The Tilcon expansion, unsuccessfully sought nine years ago during the first Stewart Administration, will need state approval in order for Tilcon to extract the valuable igneous rock known as trap rock on 131 acres of protected watershed that is in close proximity to the city’s Shuttle Meadow reservoir.

The new scope of work, according to the council resolution, entails “an enhanced, four-season ecological study.” The original scope of work, rejected by the CEQ, was set for 15 weeks and left out critical factors in assessing the impacts of expanded Tilcon mining on forest land and the fragile ecology that sustains wetlands in the city-owned regional water system. Apparently the $337,000 isn’t enough for Lenard Engineering to do what it is supposed to do for a true environmental assessment.

Mayor Stewart, who continues to face strong public opposition about the pending sale of the 1.5 million gallon a day Patton Brook Well as drought conditions force the city to buy water from the Metropolitan District Commission, cites the revenue ($15 million) the city would obtain from a multi million dollar lease and the long-term benefits of Ireland-based Tilcon creating a small reservoir over the next generation. That reservoir would provide no more than 160,000 gallons a day by the year 2050.

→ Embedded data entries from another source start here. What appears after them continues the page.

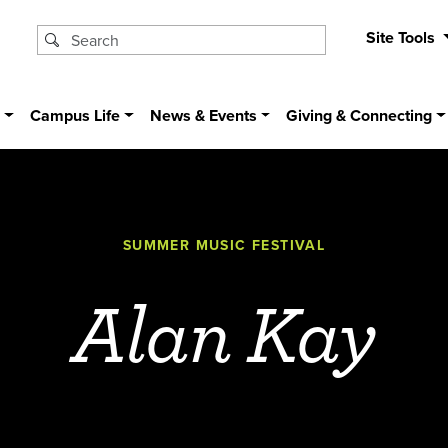
Site Tools
s
Campus Life
News & Events
Giving & Connecting
SUMMER MUSIC FESTIVAL
Alan Kay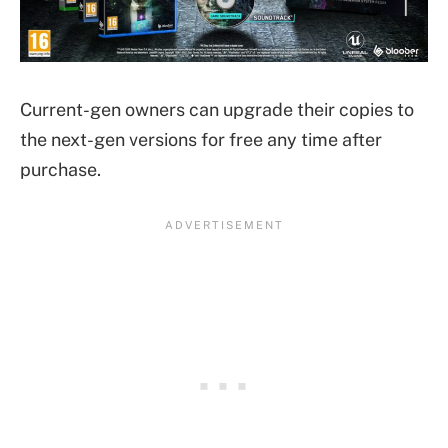
Current-gen owners can upgrade their copies to
the next-gen versions for free any time after
purchase.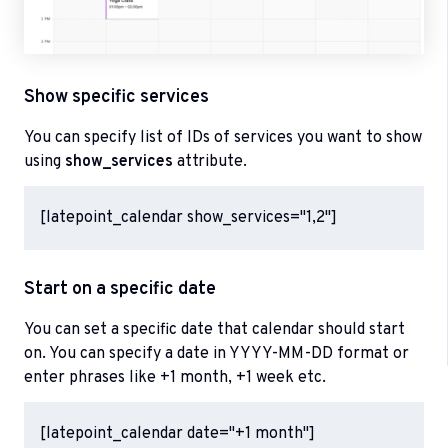
Show specific services
You can specify list of IDs of services you want to show
using
show_services
attribute.
[latepoint_calendar show_services="1,2"]
Start on a specific date
You can set a specific date that calendar should start
on. You can specify a date in YYYY-MM-DD format or
enter phrases like +1 month, +1 week etc.
[latepoint_calendar date="+1 month"]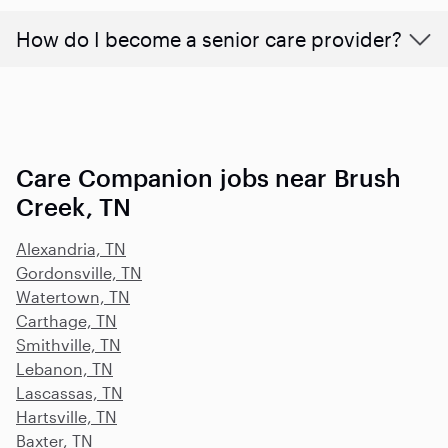
How do I become a senior care provider?
Care Companion jobs near Brush
Creek, TN
Alexandria, TN
Gordonsville, TN
Watertown, TN
Carthage, TN
Smithville, TN
Lebanon, TN
Lascassas, TN
Hartsville, TN
Baxter, TN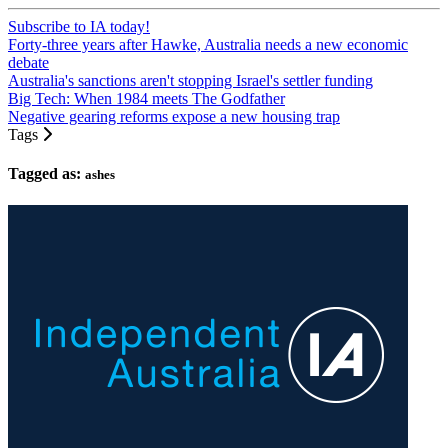
Subscribe to IA today!
Forty-three years after Hawke, Australia needs a new economic
debate
Australia's sanctions aren't stopping Israel's settler funding
Big Tech: When 1984 meets The Godfather
Negative gearing reforms expose a new housing trap
Tags
Tagged as:
ashes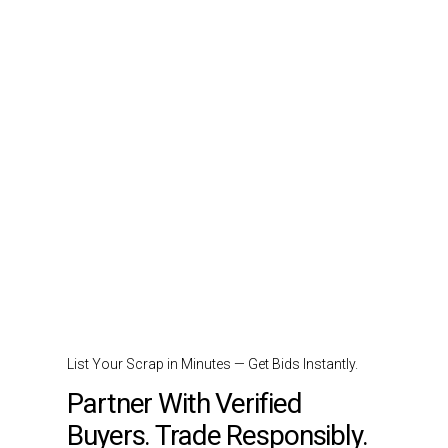
List Your Scrap in Minutes — Get Bids Instantly.
Partner With Verified
Buyers. Trade Responsibly.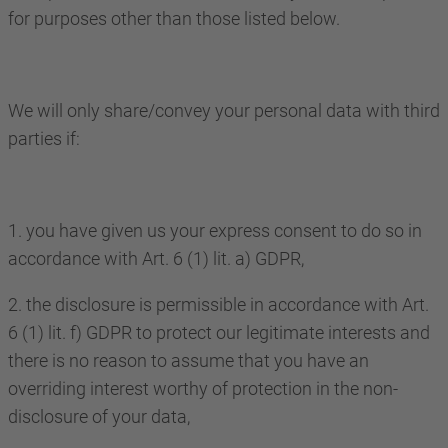
for purposes other than those listed below.
We will only share/convey your personal data with third
parties if:
1. you have given us your express consent to do so in
accordance with Art. 6 (1) lit. a) GDPR,
2. the disclosure is permissible in accordance with Art.
6 (1) lit. f) GDPR to protect our legitimate interests and
there is no reason to assume that you have an
overriding interest worthy of protection in the non-
disclosure of your data,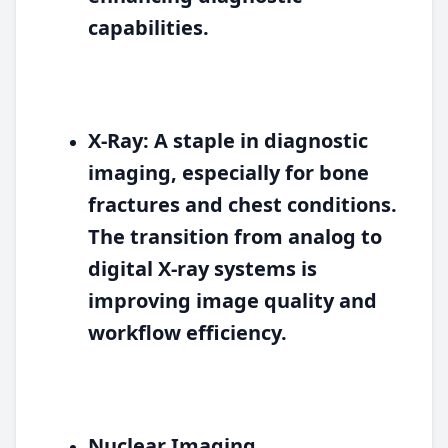
capabilities.
X-Ray:
A staple in diagnostic
imaging, especially for bone
fractures and chest conditions.
The transition from analog to
digital X-ray systems is
improving image quality and
workflow efficiency.
Nuclear Imaging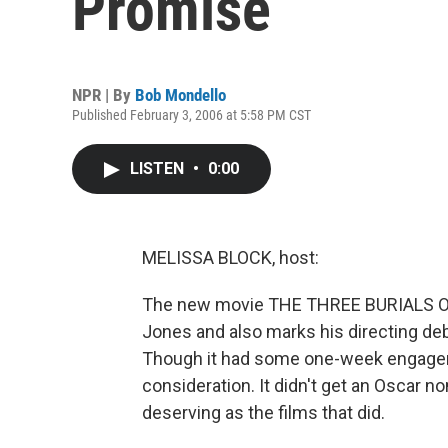
Promise
NPR | By
Bob Mondello
Published February 3, 2006 at 5:58 PM CST
LISTEN
•
0:00
MELISSA BLOCK, host:
The new movie THE THREE BURIALS 
Jones and also marks his directing deb
Though it had some one-week engagem
consideration. It didn't get an Oscar n
deserving as the films that did.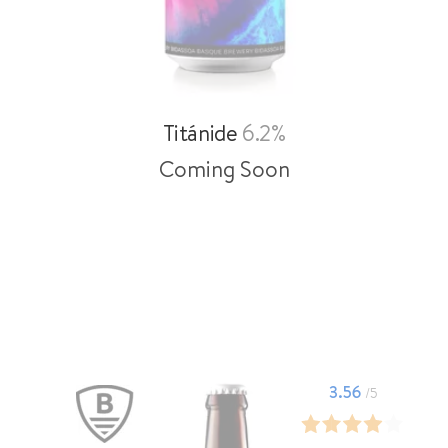
Titánide
6.2%
Coming Soon
3.56
/5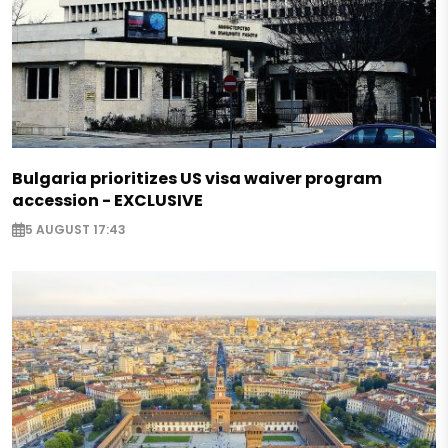
Bulgaria prioritizes US visa waiver program
accession - EXCLUSIVE
5 AUGUST 17:43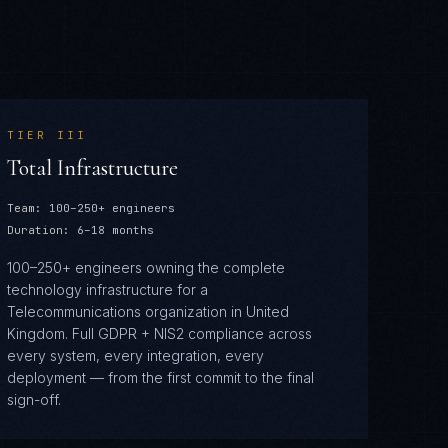
TIER
III
Total Infrastructure
Team:
100–250+ engineers
Duration:
6–18 months
100–250+ engineers owning the complete
technology infrastructure for a
Telecommunications organization in United
Kingdom. Full GDPR + NIS2 compliance across
every system, every integration, every
deployment — from the first commit to the final
sign-off.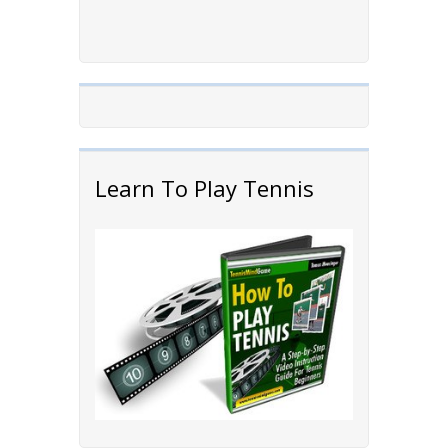
Learn To Play Tennis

Since Tilcon revived its expansion project this year Stewart has been its biggest cheerleader at first pushing for completion of the study without measuring the ecological impact. She originally sought to have the study wrapped up this fall.

Her administration has also engaged Gaffney Bennett Associates, a high powered New Britain-based lobbying firm, on behalf of the city on the issue at the same time Gaffney Bennett works for Tilcon Inc. to grease the governmental skids for project approval. Those relationships raise blatant conflicts of interest that have been ignored by both state and city governments.

Attorney Paul Zagorsky, an opponent of the Tilcon expansion and part of a multi-town coalition of citizens (Protect Our Watersheds CT and the Bradley Mountain Alliance), called out the Stewart administration for its conflicts and lack of transparency in an August 7th New Britain Herald letter to the editor:

“In her July 28th letter to the WPC the mayor states she was ‘dismayed to learn that the CEQ passed a motion yesterday rescinding their approval of Lenard Engineering.’ While Gilbert Bligh, head of the city’s Water Department was at that CEQ meeting, he did not speak, no one from the city did. I am dismayed the city has withheld and/or provided misleading information to the public and the state, that the Lenard study is a Tilcon quarry feasibility study and not an environmental study, that Lenard is a long time contractor for the city and not ‘independent,’ and that the city is working with Tilcon’s lobbyists on this.”

The absence of transparency and obvious conflicts of interest around the Stewart administration and water issues should prompt the Common Council to demand more accountability. That includes asking how much has been expended so far by Lenard Engineering and why $17,500 more is necessary.

The state law adopted this year requires an “independent” study about Tilcon’s expansion and what New Britain’s long-term water needs are. The spirit and letter of that law and the laws protecting the watershed need to be followed.

This column was originally posted on NBPoliticus.